In our highly polarized political environment, many people are looking for stories that back up their point of view. Many websites capitalize on this. Typically their goal isn't just to further a certain point of view, it's to generate clicks that bring in advertising dollars. Fake news doesn't have to be political, it just has to present content that people feel compelled to read. We've even seen a rash of fake news stories about Reading, and those had to do with celebrities rather than politics.

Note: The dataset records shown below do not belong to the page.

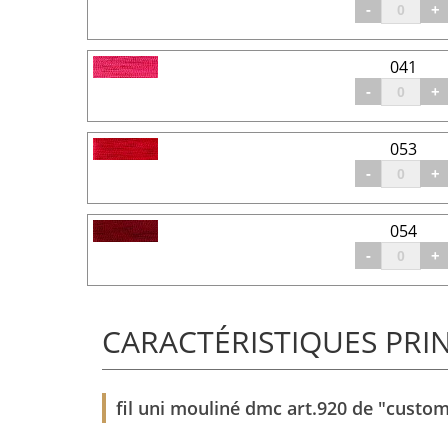
-
+
041
-
+
053
-
+
054
-
+
CARACTÉRISTIQUES PRI
fil uni mouliné dmc art.920 de "custom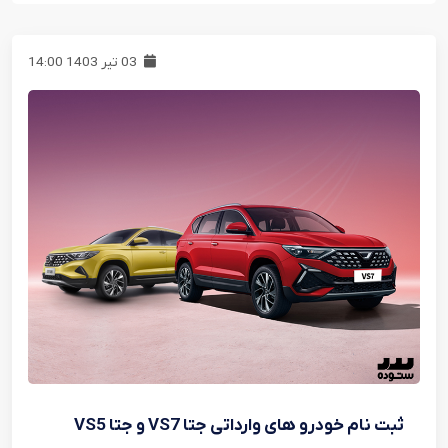
03 تیر 1403 14:00
ثبت نام خودرو های وارداتی جتا VS7 و جتا VS5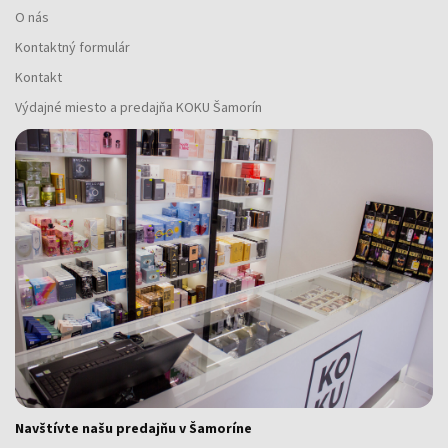
O nás
Kontaktný formulár
Kontakt
Výdajné miesto a predajňa KOKU Šamorín
Navštívte našu predajňu v Šamoríne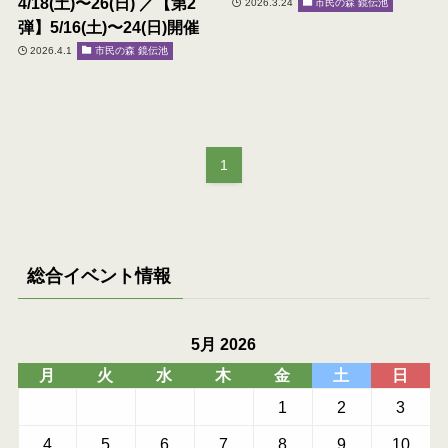
4/18(土)〜26(日) ／【第2
2026.3.24
市民の森 鏡伝池
弾】5/16(土)〜24(日)開催
2026.4.1
市民の森 鏡伝池
1
総合イベント情報
5月 2026
月
火
水
木
金
土
日
1
2
3
4
5
6
7
8
9
10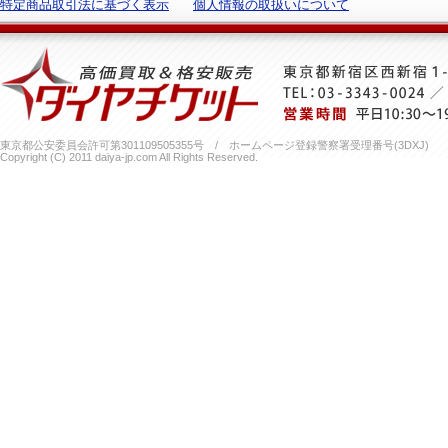
特定商品取引法に基づく表示
個人情報の取扱いについて
東京都公安委員会許可第301109505355号 / ホームページ登録警察署受理番号(3DXJ)
Copyright (C) 2011 daiya-jp.com All Rights Reserved.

Traditional news organizations such as ours are justifiably worried, and it's not just out of self-interest. Trying to present the truth matters to us. We are well aware that the public is losing trust in the mainstream media, and the fake news phenomenon takes advantage of that. Professional journalists can and must do better. But remember that real news organizations take responsibility for their mistakes. When was the last time anyone saw a correction on one of the unknown quantities that spread news around Facebook?
It's absurd for people to assume that news outlets want to squelch explosive stories. Media businesses depend on them. If Pope Francis is endorsing Donald Trump, as one notorious fake story claimed, it would hardly be in the best interest of CNN, Fox News and the like to hide it.
We also care deeply about our political discourse and making sure that the debate is being conducted based on facts rather than fabrications. President Barack Obama put it well: "If we are not serious about facts and what's true and what's not — and particularly in an age of social media where so many people are getting their information in soundbites and snippets off their phones — if we can't discriminate between serious arguments and propaganda, then we have problems."
Social media companies may make some efforts to address the problem, but news consumers are in the best position to stem this tide. When you see something outlandish online that doesn't seem to be showing up anywhere else, take a few extra steps before you decide to share it. This goes both for social media and those factually dubious, politically charged emails that can bounce around the internet for years.
If the website contains so many ads you can barely read the story, that's a bad sign. Look at the source. Is it a news organization you've heard of? Google a few key words from the story and see what shows up. Look around on some reputable news sites, even those with known political leanings. If none of them are picking up the story, that's a strong hint it's bogus.
We urge people to rely less on social media and more on the print products, websites and broadcasts of organizations with a proven commitment to doing their best to be factual and fair. None of us are perfect, of course, but our readers and viewers know who we are and where they can find us. That's a good first criterion for choosing a news source.